Understanding Backdoor Roth IRA ConversionsSubmitted by Durbin Bennett on October 15th, 2019
By Shelby Clements, CPA, CFP®
With several individual retirement account (IRA) options available to investors, it’s important to understand how each IRA works and which is most appropriate for you. In this piece, we’re going to dive into the Backdoor Roth IRA conversion.
Roth IRA Basics
The key distinction with a Backdoor Roth IRA is that it has been converted from a traditional IRA to a Roth IRA. Investors are primarily interested in Roth IRAs because they allow money to grow and be withdrawn tax free, as long as the withdrawals occur after you have held the Roth IRA for at least five years and have reached age 59.5. In addition, Roth IRAs do not have annual Required Minimum Distributions, as defined by the IRS. This means you are not mandated to make annual withdrawals from a Roth IRA after you reach age 70.5, which are required with a traditional IRA.
Because individuals whose income is above a certain threshold cannot contribute to a Roth IRA, Backdoor Roth IRAs are becoming increasingly attractive to higher earners who want to obtain the benefits of the Roth investment vehicle.

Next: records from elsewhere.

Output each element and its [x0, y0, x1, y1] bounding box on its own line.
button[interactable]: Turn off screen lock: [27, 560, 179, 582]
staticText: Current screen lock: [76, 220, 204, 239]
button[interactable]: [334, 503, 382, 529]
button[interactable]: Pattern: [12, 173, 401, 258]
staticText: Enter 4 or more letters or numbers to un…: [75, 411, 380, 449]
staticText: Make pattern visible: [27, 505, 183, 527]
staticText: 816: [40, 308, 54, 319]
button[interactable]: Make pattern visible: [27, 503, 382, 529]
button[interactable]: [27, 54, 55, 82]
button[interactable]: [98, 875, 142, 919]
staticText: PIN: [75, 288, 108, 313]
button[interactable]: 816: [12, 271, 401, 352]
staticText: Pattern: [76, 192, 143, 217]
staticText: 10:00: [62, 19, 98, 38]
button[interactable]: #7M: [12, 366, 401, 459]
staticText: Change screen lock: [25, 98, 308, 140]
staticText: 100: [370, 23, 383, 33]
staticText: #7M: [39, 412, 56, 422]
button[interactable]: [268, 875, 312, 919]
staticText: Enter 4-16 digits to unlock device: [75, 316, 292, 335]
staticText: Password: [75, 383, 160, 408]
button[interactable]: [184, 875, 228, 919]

If you make more than $122,000 annually as a single, individual tax filer, you cannot contribute to a Roth IRA through normal means. Married couples making more than $193,000 annually are also not allowed to contribute to a Roth IRA.
Setting Up A Backdoor Roth IRA
If you already have a traditional IRA or are looking to set up a traditional IRA, it is simple to convert to a Roth IRA. Once the traditional IRA is set up, it can be funded with non-deductible contributions and the conversion can occur shortly after.

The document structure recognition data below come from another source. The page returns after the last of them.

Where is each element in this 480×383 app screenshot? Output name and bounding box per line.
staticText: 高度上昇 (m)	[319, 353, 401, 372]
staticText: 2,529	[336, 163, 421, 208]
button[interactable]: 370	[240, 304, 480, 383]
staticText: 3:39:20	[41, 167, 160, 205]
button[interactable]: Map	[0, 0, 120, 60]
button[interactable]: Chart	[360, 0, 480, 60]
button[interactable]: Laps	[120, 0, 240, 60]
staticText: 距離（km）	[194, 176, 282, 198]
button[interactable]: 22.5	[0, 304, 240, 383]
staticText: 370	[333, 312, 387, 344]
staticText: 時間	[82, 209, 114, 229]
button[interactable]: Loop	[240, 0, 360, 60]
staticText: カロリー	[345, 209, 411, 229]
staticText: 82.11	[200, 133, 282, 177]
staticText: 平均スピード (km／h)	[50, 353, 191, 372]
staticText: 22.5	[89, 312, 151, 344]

Be advised that you will be responsible for paying taxes on the conversion. Nerdwallet has a helpful guide which walks you through the simple steps of a Backdoor Roth conversion. Since only post-tax dollars can be contributed to a Roth IRA, any tax deductions previously claimed on traditional IRA contributions must be repaid during the Backdoor Roth conversion.
Things To Watch Out For
When paying taxes on the conversion, it’s prudent to not use funds within the IRA itself. This would be considered a withdrawal from a Roth IRA. Withdrawals made during the five year waiting period and before age 59.5 are subject to a 10% early withdrawal penalty. It’s also important to understand the return you need to achieve and the time horizon necessary to achieve it in order to cover the taxes paid during the conversion.
The IRS has a pro-rata rule which dictates the proportion of pre- and post-tax contributions that apply to the IRA funds you convert. For example, in your traditional IRA account you may have 80% of the funds designated as pre-tax, while the other 20% are post-tax. The IRS will not allow you to only convert the post-tax funds, thus, avoiding paying back the tax deduction received for the pre-tax contributions. Instead, the IRS applies the proportion of pre- and post-tax contributions within the total traditional IRA account to the Roth conversion amount. In this Morningstar article, there are several tips for avoiding common mistakes made during a Backdoor Roth IRA conversion.
There are income tax risks to consider as well. Funds converted from a traditional IRA to a Roth IRA will be considered taxable income in the year of conversion. Therefore, it’s important to review the implications of a conversion with a tax advisor to understand if a conversion will bump you into a higher tax bracket.
Is The Backdoor Roth IRA Conversion Right For Me?
For high earners a Backdoor Roth can be a beneficial investment vehicle that allows their money to grow tax-free. However, there are plenty of risks to keep in mind. In any complex investment or retirement decision, it is prudent to talk to your financial advisor to see which planning strategy is right for you.